Apparently Mr. Fat-Ass Lard-Ball himself had a "conversation"* with Piers Morgan over the non-existent merits of "gun control" here in the United States, and while I am going to try very, very hard to ignore the rest of his idiocy, this particular comment stood out in stark relief from the rest of his bigoted screed:
And I wish that we would just live in this century.
We do, jackass; that is why we use semi-automatic firearms instead of muskets. (Those muskets, by the by, could fire up to four rounds a minute in the hands of a skilled marksman, not the one round every fifteen minutes you ignorantly claim. Idiot.)
Granted, semi-automatic firearms were first developed in 1885 by a certain Ferdinand Ritter von Mannlicher; however, it would not be inaccurate to say that the mechanics and concepts of semi-automatic firearms have been polished and smoothed into relative perfection within the past century or so.

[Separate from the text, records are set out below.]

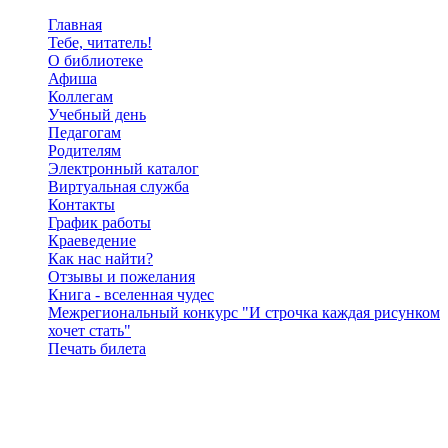
Главная
Тебе, читатель!
О библиотеке
Афиша
Коллегам
Учебный день
Педагогам
Родителям
Электронный каталог
Виртуальная служба
Контакты
График работы
Краеведение
Как нас найти?
Отзывы и пожелания
Книга - вселенная чудес
Межрегиональный конкурс "И строчка каждая рисунком
хочет стать"
Печать билета
Поиск по сайту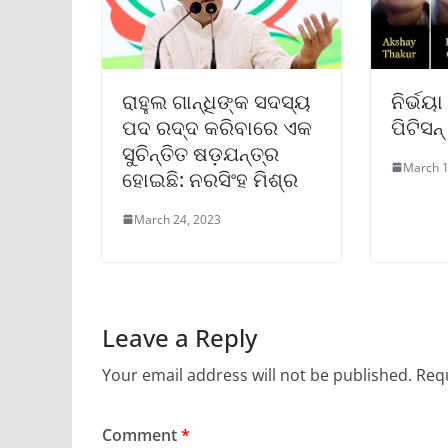
ରାହୁଲ ଗାନ୍ଧିଙ୍କ ସଦସ୍ୟ
ନିର୍ଭୟ
ପଦ ରଦ୍ଦ କରିବାରେ ଏକ
ପିଟିସନ
ସୁଚିନ୍ତିତ ଷଡ଼ଯନ୍ତ୍ର
March 1
ହୋଇଛି: ନରସିଂହ ମିଶ୍ର
March 24, 2023
Leave a Reply
Your email address will not be published.
Requ
Comment
*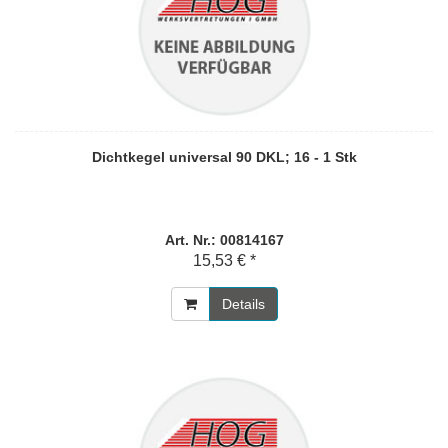
Dichtkegel universal 90 DKL; 16 - 1 Stk
Art. Nr.: 00814167
15,53 € *
Details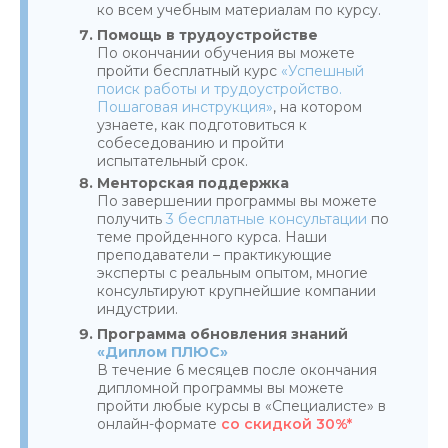
ко всем учебным материалам по курсу.
Помощь в трудоустройстве
По окончании обучения вы можете
пройти бесплатный курс
«Успешный
поиск работы и трудоустройство.
Пошаговая инструкция»
, на котором
узнаете, как подготовиться к
собеседованию и пройти
испытательный срок.
Менторская поддержка
По завершении программы вы можете
получить
3 бесплатные консультации
по
теме пройденного курса. Наши
преподаватели – практикующие
эксперты с реальным опытом, многие
консультируют крупнейшие компании
индустрии.
Программа обновления знаний
«Диплом ПЛЮС»
В течение 6 месяцев после окончания
дипломной программы вы можете
пройти любые курсы в «Специалисте» в
онлайн-формате
со скидкой 30%*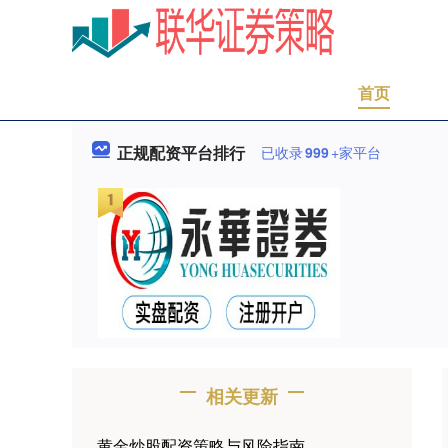
首页
正规配资平台排行
已收录
999
+家平台
相关更新
黄金炒股配资策略与风险指南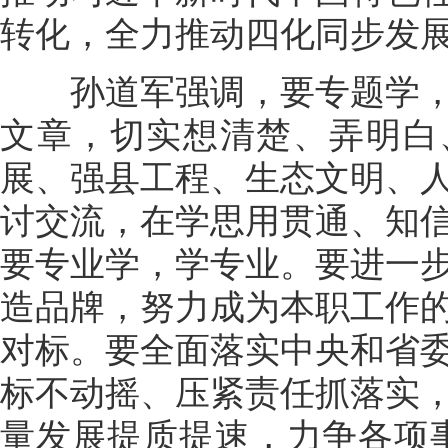
转化，全力推动四化同步发
孙道军强调，要专题学，
文章，切实想清楚、弄明白
展、强县工程、生态文明、
讨交流，在学思用贯通、知
要专业学，学专业。要进一
造品牌，努力成为本职工作
对标。要全面落实中央和省
标不动摇、压紧责任抓落实
量发展提质提速，力争各项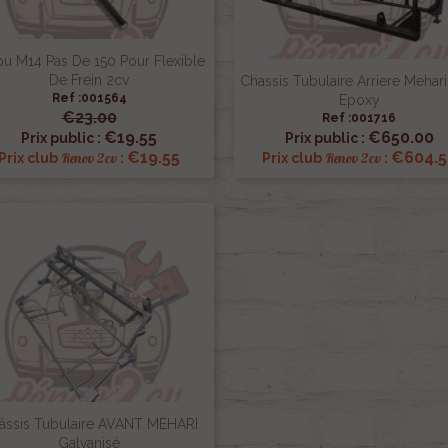
ou M14 Pas De 150 Pour Flexible
De Frein 2cv
Chassis Tubulaire Arriere Mehari
Ref :001564
Epoxy
€23.00
Ref :001716


Quick view
Quick view
€19.55
€650.00
Prix public :
Prix public :
€19.55
€604.5
Renov 2cv
Renov 2cv
Prix club
:
Prix club
:
âssis Tubulaire AVANT MEHARI
Galvanisé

I wonder what the next major breakthrough will be? I was kind of hoping it would be Metal Storm’s superposed loading, but that does not seem to be going anywhere quickly…

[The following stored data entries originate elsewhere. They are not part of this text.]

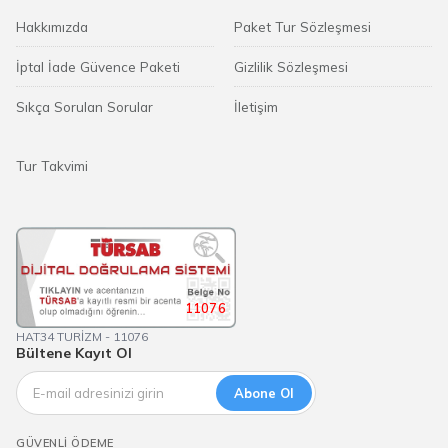
Hakkımızda
Paket Tur Sözleşmesi
İptal İade Güvence Paketi
Gizlilik Sözleşmesi
Sıkça Sorulan Sorular
İletişim
Tur Takvimi
11076
HAT34 TURİZM - 11076
Bültene Kayıt Ol
Abone Ol
GÜVENLI ÖDEME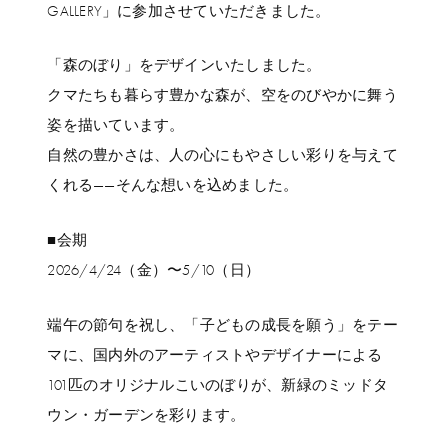
GALLERY」に参加させていただきました。
「森のぼり」をデザインいたしました。
クマたちも暮らす豊かな森が、空をのびやかに舞う
姿を描いています。
自然の豊かさは、人の心にもやさしい彩りを与えて
くれる——そんな想いを込めました。
■会期
2026/4/24（金）〜5/10（日）
端午の節句を祝し、「子どもの成長を願う」をテー
マに、国内外のアーティストやデザイナーによる
101匹のオリジナルこいのぼりが、新緑のミッドタ
ウン・ガーデンを彩ります。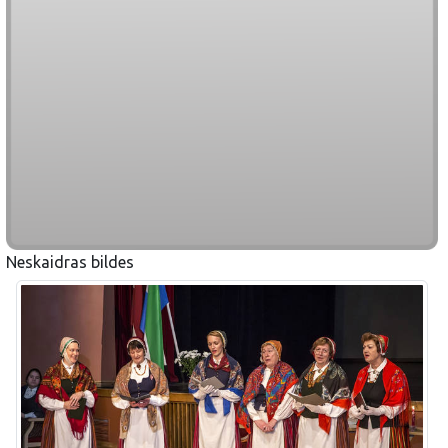
Neskaidras bildes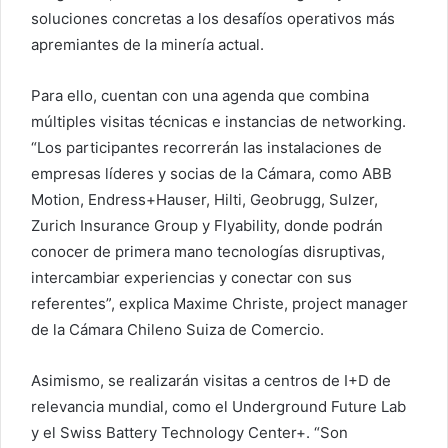
soluciones concretas a los desafíos operativos más
apremiantes de la minería actual.
Para ello, cuentan con una agenda que combina
múltiples visitas técnicas e instancias de networking.
“Los participantes recorrerán las instalaciones de
empresas líderes y socias de la Cámara, como ABB
Motion, Endress+Hauser, Hilti, Geobrugg, Sulzer,
Zurich Insurance Group y Flyability, donde podrán
conocer de primera mano tecnologías disruptivas,
intercambiar experiencias y conectar con sus
referentes”, explica Maxime Christe, project manager
de la Cámara Chileno Suiza de Comercio.
Asimismo, se realizarán visitas a centros de I+D de
relevancia mundial, como el Underground Future Lab
y el Swiss Battery Technology Center+. “Son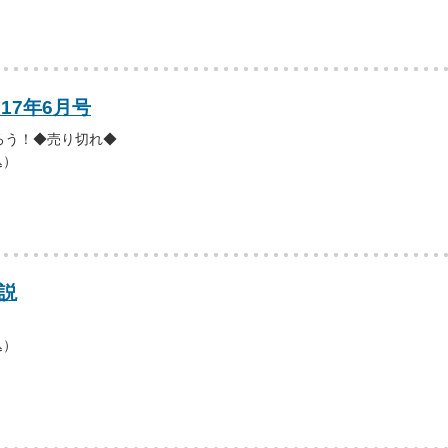
017年6月号
ろう！◆売り切れ◆
込）
説
込）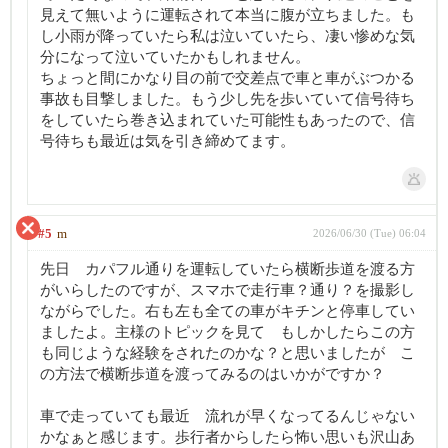
見えて無いように運転されて本当に腹が立ちました。も
し小雨が降っていたら私は泣いていたら、凄い惨めな気
分になって泣いていたかもしれません。
ちょっと間にかなり目の前で交差点で車と車がぶつかる
事故も目撃しました。もう少し先を歩いていて信号待ち
をしていたら巻き込まれていた可能性もあったので、信
号待ちも最近は気を引き締めてます。
#5
m
2026/06/30 (Tue) 06:04
先日 カパフル通りを運転していたら横断歩道を渡る方
がいらしたのですが、スマホで走行車？通り？を撮影し
ながらでした。右も左も全ての車がキチンと停車してい
ましたよ。主様のトピックを見て もしかしたらこの方
も同じような経験をされたのかな？と思いましたが こ
の方法で横断歩道を渡ってみるのはいかがですか？
車で走っていても最近 流れが早くなってるんじゃない
かなぁと感じます。歩行者からしたら怖い思いも沢山あ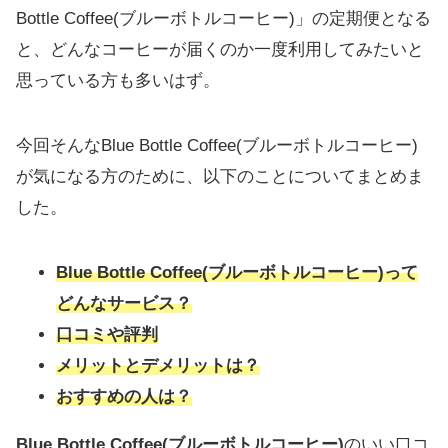
Bottle Coffee(ブルーボトルコーヒー)」の定期便となる
と、どんなコーヒーが届くのか一度利用してみたいと
思っている方も多いはず。
今回そんなBlue Bottle Coffee(ブルーボトルコーヒー)
が気になる方のために、以下のことについてまとめま
した。
Blue Bottle Coffee(ブルーボトルコーヒー)って
どんなサービス？
口コミや評判
メリットとデメリットは？
おすすめの人は？
Blue Bottle Coffee(ブルーボトルコーヒー)
のいい口コ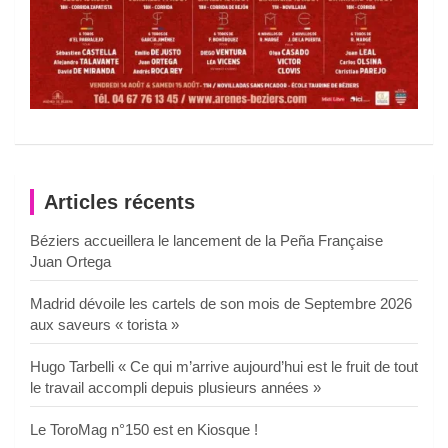
Articles récents
Béziers accueillera le lancement de la Peña Française
Juan Ortega
Madrid dévoile les cartels de son mois de Septembre 2026
aux saveurs « torista »
Hugo Tarbelli « Ce qui m’arrive aujourd’hui est le fruit de tout
le travail accompli depuis plusieurs années »
Le ToroMag n°150 est en Kiosque !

Furthermore, given that the very intention of the Second Amendment was to allow the American people to stand toe-to-toe with contemporary, organized armed forces and authoritatively say, "NO!" I dare say the Founding Fathers would be all over the concept of semi-automatic firearms, and they would probably be marching in the streets demanding the repeal of the National Firearms Act and the legalization of ownership of new-production fully-automatic firearms for the people. But, hey, that whole "history" thing was never really your strong suit, was it, Mike?

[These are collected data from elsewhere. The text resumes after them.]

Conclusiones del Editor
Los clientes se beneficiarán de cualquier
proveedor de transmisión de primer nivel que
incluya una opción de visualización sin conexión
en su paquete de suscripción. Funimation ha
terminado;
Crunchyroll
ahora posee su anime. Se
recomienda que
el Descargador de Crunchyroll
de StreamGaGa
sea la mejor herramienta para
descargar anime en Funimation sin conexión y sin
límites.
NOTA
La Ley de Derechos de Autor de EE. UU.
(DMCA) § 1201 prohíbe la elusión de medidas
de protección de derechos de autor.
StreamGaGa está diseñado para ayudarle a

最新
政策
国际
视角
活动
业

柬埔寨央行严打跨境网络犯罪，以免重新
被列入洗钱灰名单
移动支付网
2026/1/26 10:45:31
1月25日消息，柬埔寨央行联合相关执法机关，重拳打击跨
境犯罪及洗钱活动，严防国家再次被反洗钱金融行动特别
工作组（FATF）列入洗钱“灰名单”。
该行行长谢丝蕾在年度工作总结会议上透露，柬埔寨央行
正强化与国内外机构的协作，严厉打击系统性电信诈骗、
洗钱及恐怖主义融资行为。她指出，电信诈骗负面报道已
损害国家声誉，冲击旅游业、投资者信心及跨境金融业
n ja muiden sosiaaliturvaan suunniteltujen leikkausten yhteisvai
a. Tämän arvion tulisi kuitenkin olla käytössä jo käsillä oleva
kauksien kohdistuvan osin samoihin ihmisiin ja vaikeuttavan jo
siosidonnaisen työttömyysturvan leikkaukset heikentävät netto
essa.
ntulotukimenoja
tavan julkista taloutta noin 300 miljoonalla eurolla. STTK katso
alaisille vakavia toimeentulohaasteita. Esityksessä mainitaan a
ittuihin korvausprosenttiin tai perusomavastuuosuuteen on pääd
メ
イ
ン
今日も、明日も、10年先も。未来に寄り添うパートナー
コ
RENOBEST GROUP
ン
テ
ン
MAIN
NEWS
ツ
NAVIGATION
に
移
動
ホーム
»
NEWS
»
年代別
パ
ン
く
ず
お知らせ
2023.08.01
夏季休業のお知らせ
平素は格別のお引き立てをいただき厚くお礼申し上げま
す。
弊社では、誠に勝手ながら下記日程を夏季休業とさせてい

Go back to stuffing your face; that seems to be the only thing you do well.
(… And, damnit, I just cannot let this painfully stupid quote go:
"I mean, we wouldn’t go to a doctor and have him put leeches on us to suck the blood out of us because that would cure us, that’s what they did, you know, a 150 years ago," Moore also said.
ORLY? You should tell that to the folks at the Yale Journal of Medicine & Law, and, in fact, the FDA to boot:
The use of medical leeching in modern microvascular surgery and tissue transfer began when two Slovenian surgeons used the parasites to assist with circulation after a tissue-flap transplantation. Then, in 1985, Harvard physician Joseph Upton used medicinal leeches to successfully reattach the ear of a five-year-old boy. Since then, leeches have been widely used to reduce venous congestion in fingers, toes, ears, and scalp reattachments, as well as to salvage vascularly compromised flaps, or muscle, skin, and fat tissue surgically removed from one part of body to another, and replants, limbs or other body parts reattached after traumatic amputation. Without leeching, blood clots often kill the repaired or transplanted tissue.
The only thing worse than a moron is an ignorant moron, and you are exactly that, Michael.)
(* – I use that term very loosely, and with the understanding that "circle-jerk" should be read in its place.)